Mmmmmmm. My kitchen smells delicious. I’m enjoying just smelling the sweet tomato goodness, as I have sipped and slurped too many tastes of my pasta sauce.
I’m sharing two recipes today. I’m hoping that when you see how quick, easy, yummy it is to make your own sauce…. you will just say no to the jar stuff. Cheeky, right?
The first sauce is meatless. And delicious. The secret ingredient…. butter. That’s right, everyone who just knew it would be sugar, it is actually ButTeR!
I was in a hurry one day, when my boys were little, and plopped butter down on the plate full of spaghetti that was the “no sauce, please” plate. In my hurry, I turned around and ladled sauce right on top of that pat of butter anyway. I set it aside, to have for myself and made a new “no sauce, please” plate.
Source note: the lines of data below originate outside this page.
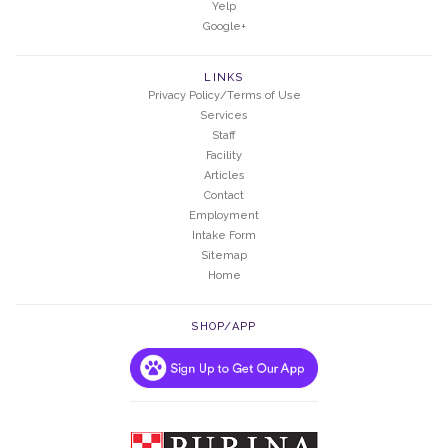
Yelp
Google+
LINKS
Privacy Policy/Terms of Use
Services
Staff
Facility
Articles
Contact
Employment
Intake Form
Sitemap
Home
SHOP/APP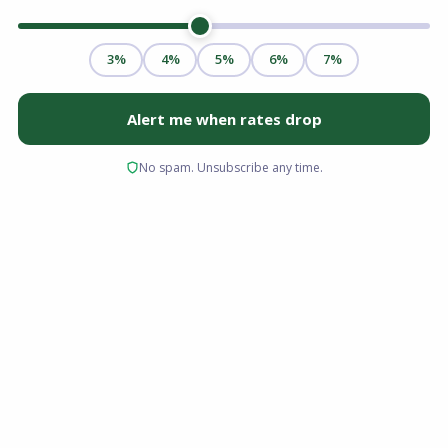
A structured home buying checklist is the
roadmap that turns the dream of
homeownership into reality. Following a step-
by-step guide ensures you organize your
finances, secure optimal mortgage pre-
approval, avoid critical underwriting mistakes,
and navigate the housing market smoothly
from your initial budget review all the way to
closing day.
Key Takeaways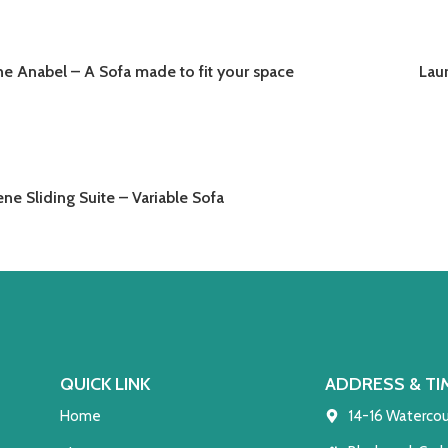
he Anabel – A Sofa made to fit your space
Lau
READ MORE
RE
ne Sliding Suite – Variable Sofa
READ MORE
QUICK LINK
ADDRESS & TI
Home
14-16 Watercou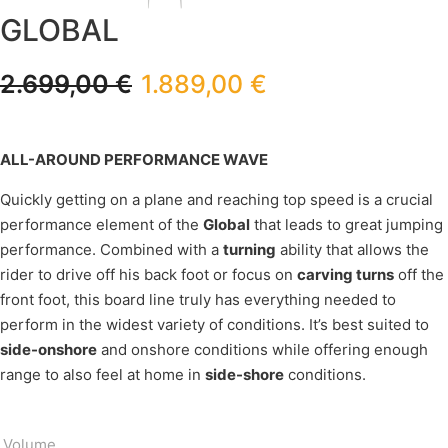
GLOBAL
2.699,00
€
1.889,00
€
ALL-AROUND PERFORMANCE WAVE
Quickly getting on a plane and reaching top speed is a crucial
performance element of the
Global
that leads to great jumping
performance. Combined with a
turning
ability that allows the
rider to drive off his back foot or focus on
carving turns
off the
front foot, this board line truly has everything needed to
perform in the widest variety of conditions. It’s best suited to
side-onshore
and onshore conditions while offering enough
range to also feel at home in
side-shore
conditions.
Volume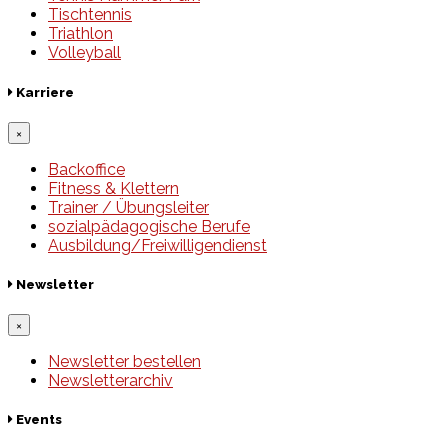
Tischtennis
Triathlon
Volleyball
Karriere
×
Backoffice
Fitness & Klettern
Trainer / Übungsleiter
sozialpädagogische Berufe
Ausbildung/Freiwilligendienst
Newsletter
×
Newsletter bestellen
Newsletterarchiv
Events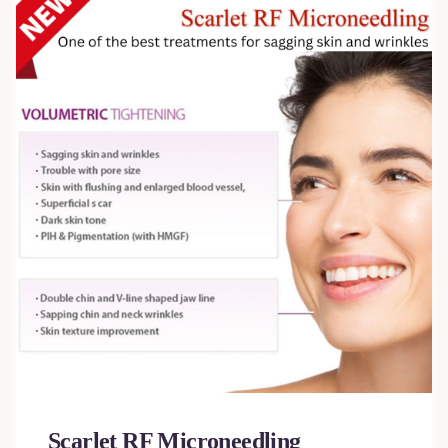
Scarlet RF Microneedling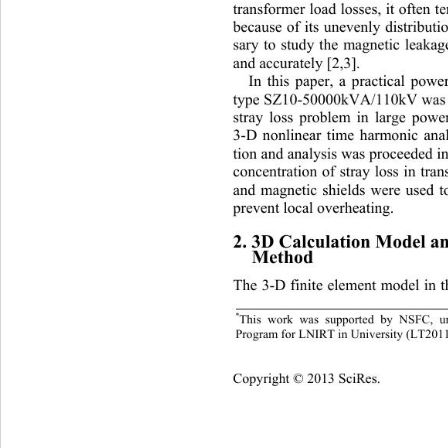
transformer load losses, it often t
because of its unevenly distributio
sary to study the magnetic leakag
and accurately [2,3]. 
In this paper, a practical pow
type SZ10-5000 0kVA/110k V was a
stray loss problem in large powe
3-D nonlinear time harmonic anal
tion and analysis was proceeded in
concentration of stray loss in tran
and magnetic shields were used t
prevent local overheating. 
2. 3D Calculation Model an
Method 
The 3-D finite element model in th
*
This work was supported by NSFC, un
Program for LNIRT in University (LT201
Copyright © 2013 SciRes.    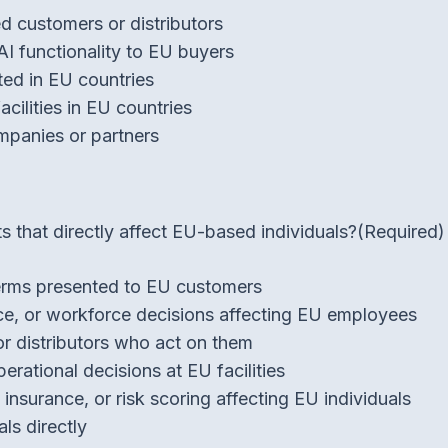
d customers or distributors
AI functionality to EU buyers
ed in EU countries
cilities in EU countries
mpanies or partners
 that directly affect EU-based individuals?
(Required)
 terms presented to EU customers
nce, or workforce decisions affecting EU employees
or distributors who act on them
perational decisions at EU facilities
insurance, or risk scoring affecting EU individuals
ls directly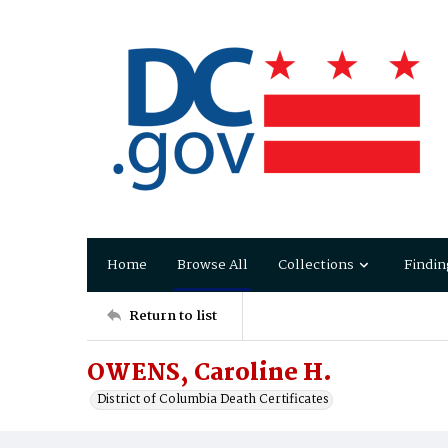
Home
Browse All
Collections
Findin
Return to list
OWENS, Caroline H.
District of Columbia Death Certificates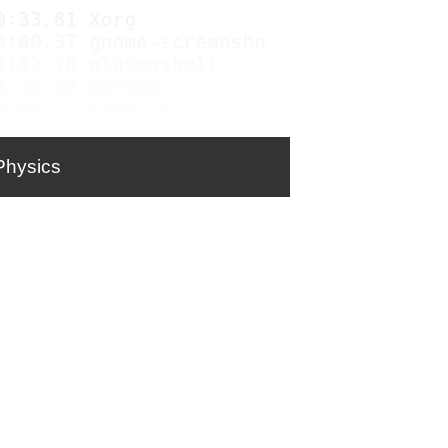
Physics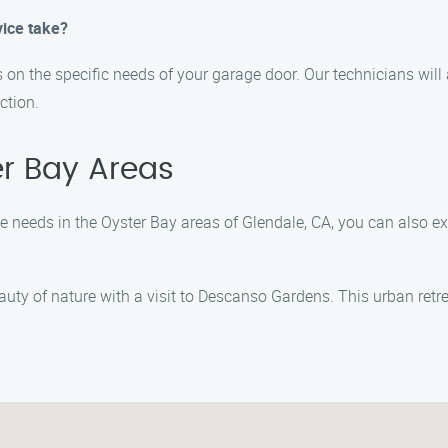
ice take?
on the specific needs of your garage door. Our technicians will
ction.
er Bay Areas
 needs in the Oyster Bay areas of Glendale, CA, you can also ex
uty of nature with a visit to Descanso Gardens. This urban retre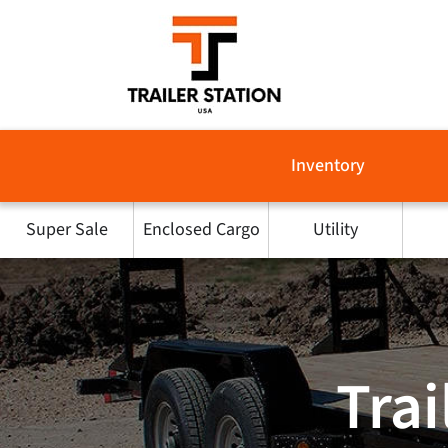
Skip
to
content
Inventory
Super Sale
Enclosed Cargo
Utility
Trai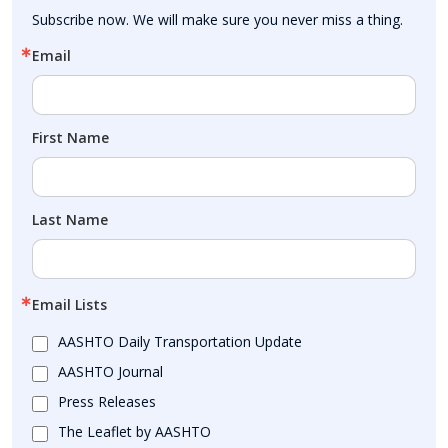
Subscribe now. We will make sure you never miss a thing.
Email
First Name
Last Name
Email Lists
AASHTO Daily Transportation Update
AASHTO Journal
Press Releases
The Leaflet by AASHTO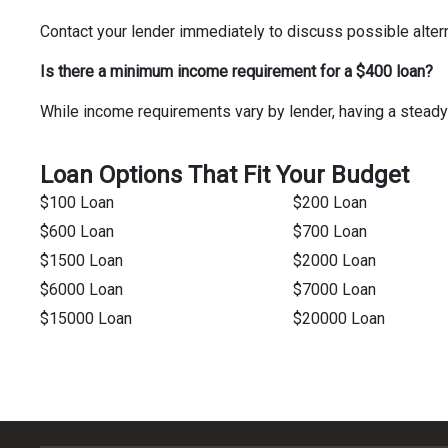
Contact your lender immediately to discuss possible alter
Is there a minimum income requirement for a $400 loan?
While income requirements vary by lender, having a steady
Loan Options That Fit Your Budget
$100 Loan
$200 Loan
$600 Loan
$700 Loan
$1500 Loan
$2000 Loan
$6000 Loan
$7000 Loan
$15000 Loan
$20000 Loan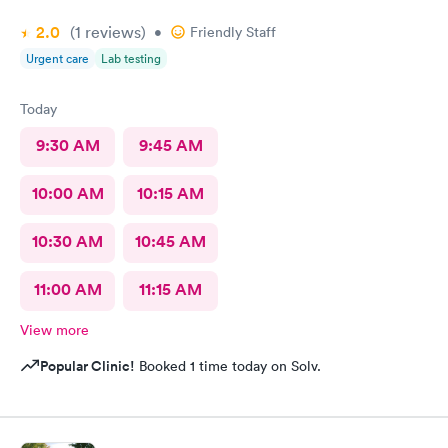
2.0
(1
reviews
)
•
Friendly Staff
Urgent care
Lab testing
Today
9:30 AM
9:45 AM
10:00 AM
10:15 AM
10:30 AM
10:45 AM
11:00 AM
11:15 AM
View more
Popular Clinic!
Booked 1 time today on Solv.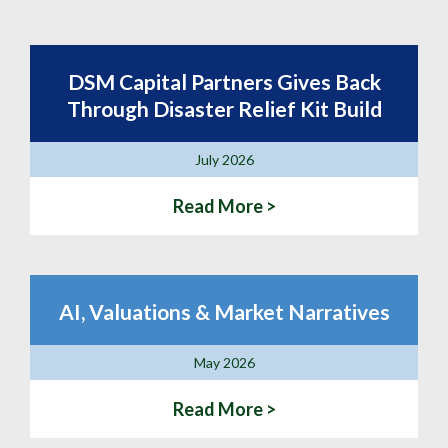
DSM Capital Partners Gives Back
Through Disaster Relief Kit Build
July 2026
Read More >
AI, Valuations & Market Narratives
May 2026
Read More >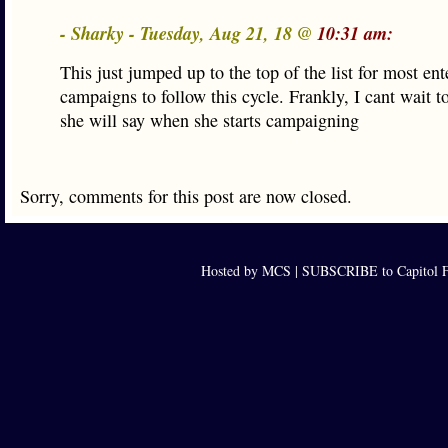
- Sharky - Tuesday, Aug 21, 18 @
10:31 am:
This just jumped up to the top of the list for most ent
campaigns to follow this cycle. Frankly, I cant wait t
she will say when she starts campaigning
Sorry, comments for this post are now closed.
Hosted by MCS |
SUBSCRIBE to Capitol F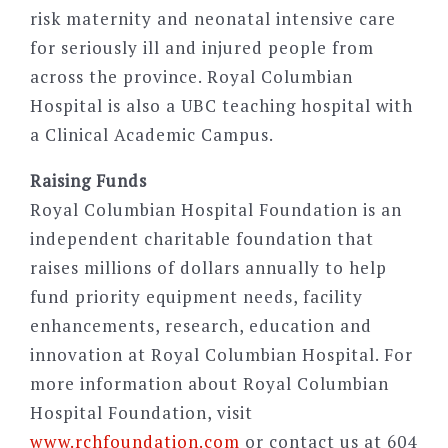
risk maternity and neonatal intensive care
for seriously ill and injured people from
across the province. Royal Columbian
Hospital is also a UBC teaching hospital with
a Clinical Academic Campus.
Raising Funds
Royal Columbian Hospital Foundation is an
independent charitable foundation that
raises millions of dollars annually to help
fund priority equipment needs, facility
enhancements, research, education and
innovation at Royal Columbian Hospital. For
more information about Royal Columbian
Hospital Foundation, visit
www.rchfoundation.com
or contact us at 604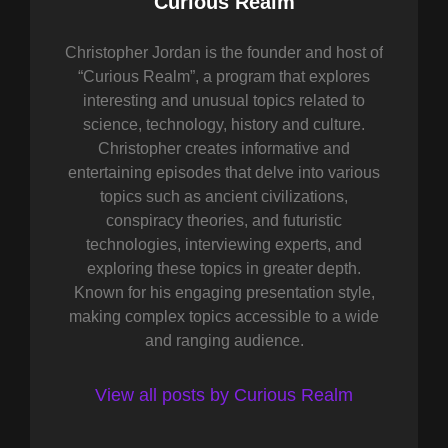
Author:
Curious Realm
Christopher Jordan is the founder and host of
“Curious Realm”, a program that explores
interesting and unusual topics related to
science, technology, history and culture.
Christopher creates informative and
entertaining episodes that delve into various
topics such as ancient civilizations,
conspiracy theories, and futuristic
technologies, interviewing experts, and
exploring these topics in greater depth.
Known for his engaging presentation style,
making complex topics accessible to a wide
and ranging audience.
View all posts by Curious Realm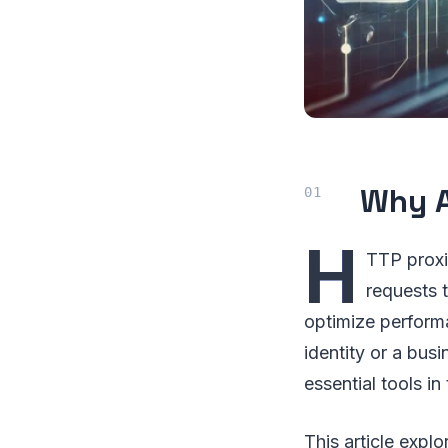
Why A
H
TTP proxi
requests 
optimize performa
identity or a bu
essential tools in
This article expl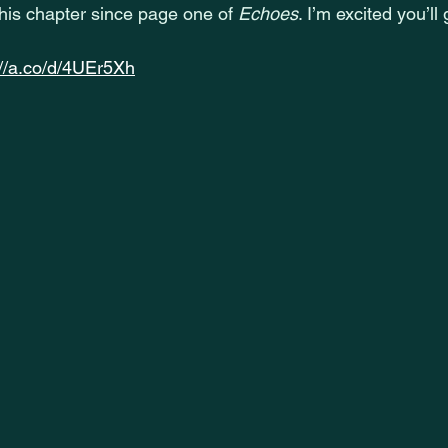
this chapter since page one of 
Echoes
. I’m excited you’ll
://a.co/d/4UEr5Xh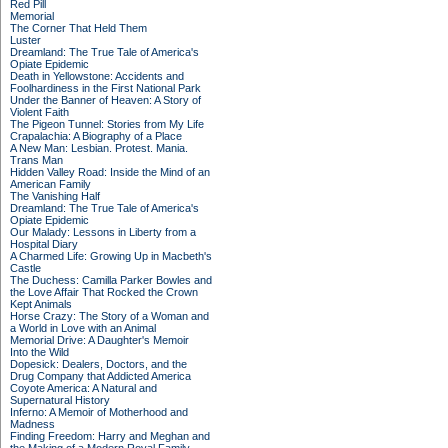
Red Pill
Memorial
The Corner That Held Them
Luster
Dreamland: The True Tale of America's
Opiate Epidemic
Death in Yellowstone: Accidents and
Foolhardiness in the First National Park
Under the Banner of Heaven: A Story of
Violent Faith
The Pigeon Tunnel: Stories from My Life
Crapalachia: A Biography of a Place
A New Man: Lesbian. Protest. Mania.
Trans Man
Hidden Valley Road: Inside the Mind of an
American Family
The Vanishing Half
Dreamland: The True Tale of America's
Opiate Epidemic
Our Malady: Lessons in Liberty from a
Hospital Diary
A Charmed Life: Growing Up in Macbeth's
Castle
The Duchess: Camilla Parker Bowles and
the Love Affair That Rocked the Crown
Kept Animals
Horse Crazy: The Story of a Woman and
a World in Love with an Animal
Memorial Drive: A Daughter's Memoir
Into the Wild
Dopesick: Dealers, Doctors, and the
Drug Company that Addicted America
Coyote America: A Natural and
Supernatural History
Inferno: A Memoir of Motherhood and
Madness
Finding Freedom: Harry and Meghan and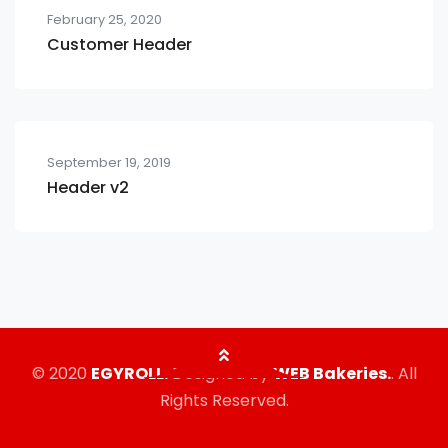
February 25, 2020
Customer Header
September 19, 2019
Header v2
© 2020
EGYROLL.
Designed by
WEB Bakeries.
. All
Rights Reserved.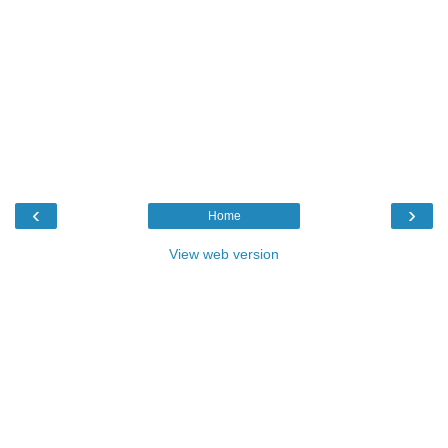
‹
›
Home
View web version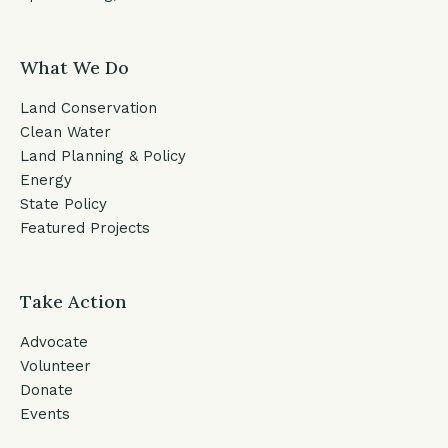
What We Do
Land Conservation
Clean Water
Land Planning & Policy
Energy
State Policy
Featured Projects
Take Action
Advocate
Volunteer
Donate
Events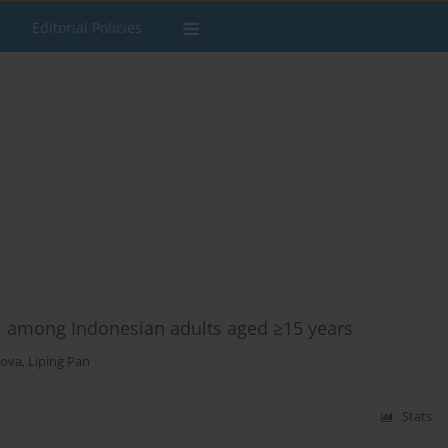
Editorial Policies
1 among Indonesian adults aged ≥15 years
pova
,
Liping Pan
Stats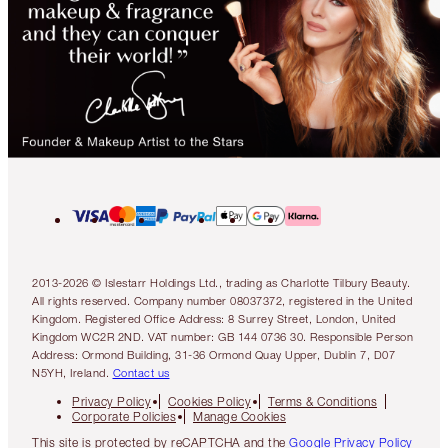
2013-2026 © Islestarr Holdings Ltd., trading as Charlotte Tilbury Beauty.
All rights reserved. Company number 08037372, registered in the United
Kingdom. Registered Office Address: 8 Surrey Street, London, United
Kingdom WC2R 2ND. VAT number: GB 144 0736 30. Responsible Person
Address: Ormond Building, 31-36 Ormond Quay Upper, Dublin 7, D07
N5YH, Ireland.
Contact us
Privacy Policy
Cookies Policy
Terms & Conditions
Corporate Policies
Manage Cookies
This site is protected by reCAPTCHA and the
Google Privacy Policy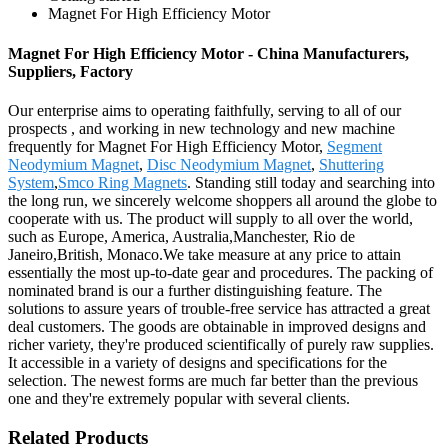
Magnet For High Efficiency Motor
Magnet For High Efficiency Motor - China Manufacturers,
Suppliers, Factory
Our enterprise aims to operating faithfully, serving to all of our
prospects , and working in new technology and new machine
frequently for Magnet For High Efficiency Motor,
Segment
Neodymium Magnet
,
Disc Neodymium Magnet
,
Shuttering
System
,
Smco Ring Magnets
. Standing still today and searching into
the long run, we sincerely welcome shoppers all around the globe to
cooperate with us. The product will supply to all over the world,
such as Europe, America, Australia,Manchester, Rio de
Janeiro,British, Monaco.We take measure at any price to attain
essentially the most up-to-date gear and procedures. The packing of
nominated brand is our a further distinguishing feature. The
solutions to assure years of trouble-free service has attracted a great
deal customers. The goods are obtainable in improved designs and
richer variety, they're produced scientifically of purely raw supplies.
It accessible in a variety of designs and specifications for the
selection. The newest forms are much far better than the previous
one and they're extremely popular with several clients.
Related Products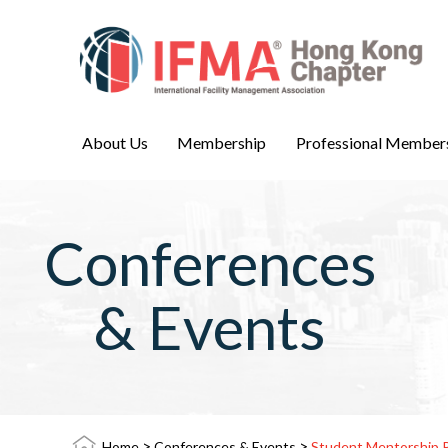
About Us
Membership
Professional Member
Conferences
& Events
>
>
Home
Conferences & Events
Student Mentorship 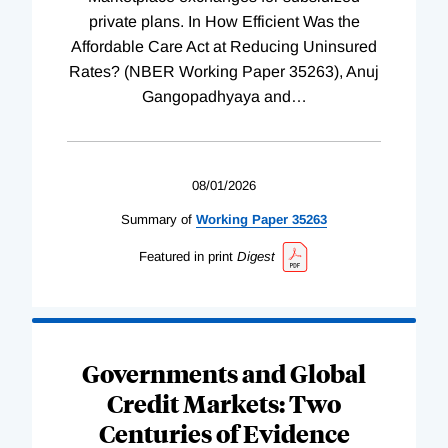
private plans. In How Efficient Was the
Affordable Care Act at Reducing Uninsured
Rates? (NBER Working Paper 35263), Anuj
Gangopadhyaya and
…
08/01/2026
Summary of
Working
Paper
35263
Featured in print
Digest
Governments and Global
Credit Markets: Two
Centuries of Evidence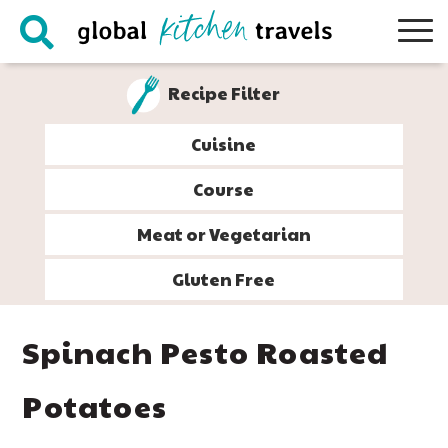
Skip
Skip
Skip
Skip
to
to
to
to
primary
main
primary
footer
Recipe Filter
navigation
content
sidebar
Cuisine
Course
Meat or Vegetarian
Gluten Free
Spinach Pesto Roasted
Potatoes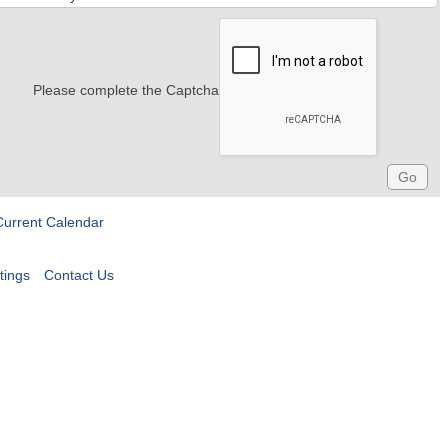
Please complete the Captcha
Current Calendar
tings
Contact Us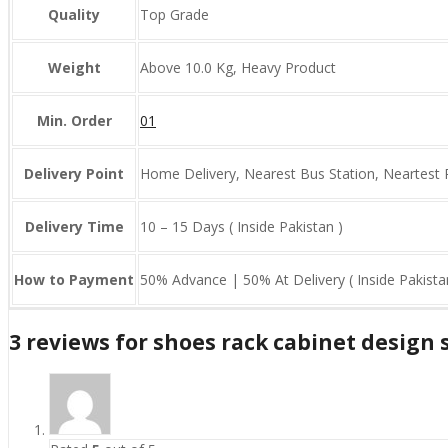
Quality
Top Grade
Weight
Above 10.0 Kg, Heavy Product
Min. Order
01
Delivery Point
Home Delivery, Nearest Bus Station, Neartest 
Delivery Time
10 – 15 Days ( Inside Pakistan )
How to Payment
50% Advance | 50% At Delivery ( Inside Pakista
3 reviews for
shoes rack cabinet design 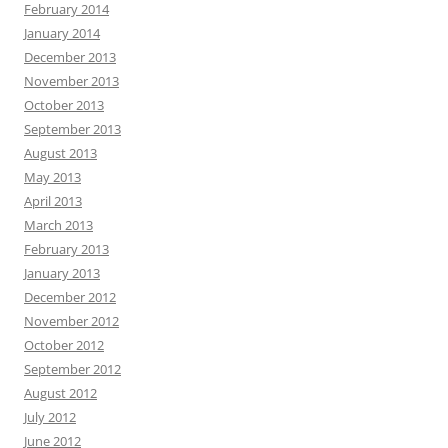
February 2014
January 2014
December 2013
November 2013
October 2013
September 2013
August 2013
May 2013
April 2013
March 2013
February 2013
January 2013
December 2012
November 2012
October 2012
September 2012
August 2012
July 2012
June 2012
What a yummy mistake! The butter added a wonderful sort of silkiness. I kept that in the back of mind and a few sauces later, I made the sauce with just three ingredients. I was afraid to add meat to it, in case it didn’t taste as good as I was hoping.
Bossy Kitchen Tip: Always, always, always keep some type of canned tomatoes on your pantry. Whole, chopped, diced. Your choice. No extra ingredients. Just tomatoes.
Regular Kitchen Tip: Use real butter. Salted or unsalted depending on the recipe. Buy French or Amish or store brand or churn your own. Butter, used wisely, tastes better and is chemical free, that’s all.
Onion Kitchen Tip: Cutting an onion in half, using it and then discarding it is one that I frequently use to flavor a sauce or soup with onion, without it being in the dish at serving time.
Ok. Gather up the following for a yummy meatless sauce:
Big can of tomatoes (32 oz serves 4)
Unsalted butter (6-7 tbsp)
Yep. That’s all you need. You can double this so easily. Just allow a bit more simmering time.
Cut your onion in half (you will discard before serving). I like sweet onions, white or Vidalia. You can, of course, use a yellow onion, if you like. Add all to a stockpot.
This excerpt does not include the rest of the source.